With the pictures removed, write out the data below exactly.
··· RECORDS TO USE ···
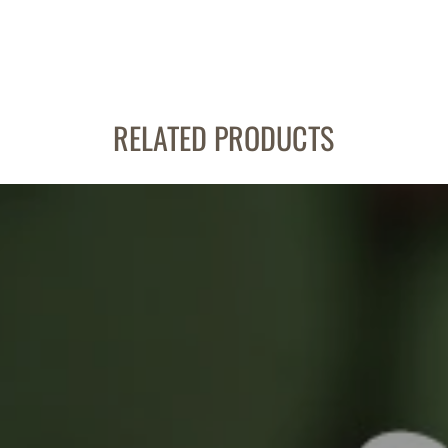
RELATED PRODUCTS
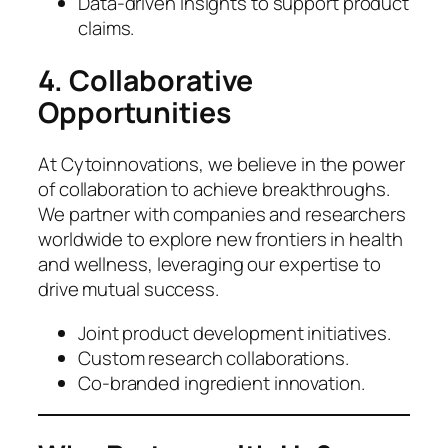
Data-driven insights to support product
claims.
4. Collaborative
Opportunities
At Cytoinnovations, we believe in the power
of collaboration to achieve breakthroughs.
We partner with companies and researchers
worldwide to explore new frontiers in health
and wellness, leveraging our expertise to
drive mutual success.
Joint product development initiatives.
Custom research collaborations.
Co-branded ingredient innovation.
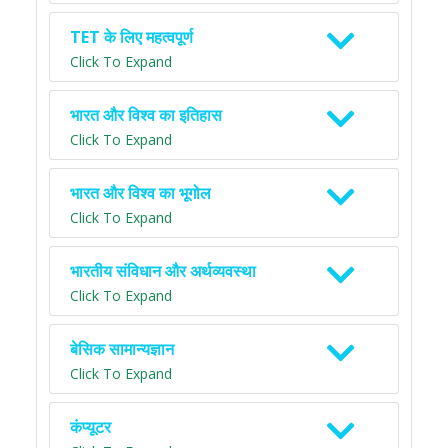
TET के लिए महत्वपूर्ण
Click To Expand
भारत और विश्व का इतिहास
Click To Expand
भारत और विश्व का भूगोल
Click To Expand
भारतीय संविधान और अर्थव्यवस्था
Click To Expand
बेसिक सामान्यज्ञान
Click To Expand
कंप्यूटर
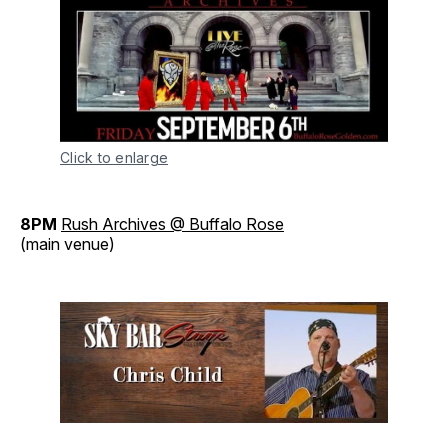
Click to enlarge
8PM
Rush Archives @ Buffalo Rose
(main venue)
···
TASK OUTPUT:
RELATED PRODUCTS
Data-driven insights to support product
claims.
4. Collaborative
Opportunities
At Cytoinnovations, we believe in the power
of collaboration to achieve breakthroughs.
We partner with companies and researchers
worldwide to explore new frontiers in health
and wellness, leveraging our expertise to
drive mutual success.
Joint product development initiatives.
Custom research collaborations.
Co-branded ingredient innovation.
TET के लिए महत्वपूर्ण
Click To Expand
भारत और विश्व का इतिहास
Click To Expand
भारत और विश्व का भूगोल
Click To Expand
भारतीय संविधान और अर्थव्यवस्था
Click To Expand
बेसिक सामान्यज्ञान
Click To Expand
कंप्यूटर
Click to enlarge
8PM
Rush Archives @ Buffalo Rose
(main venue)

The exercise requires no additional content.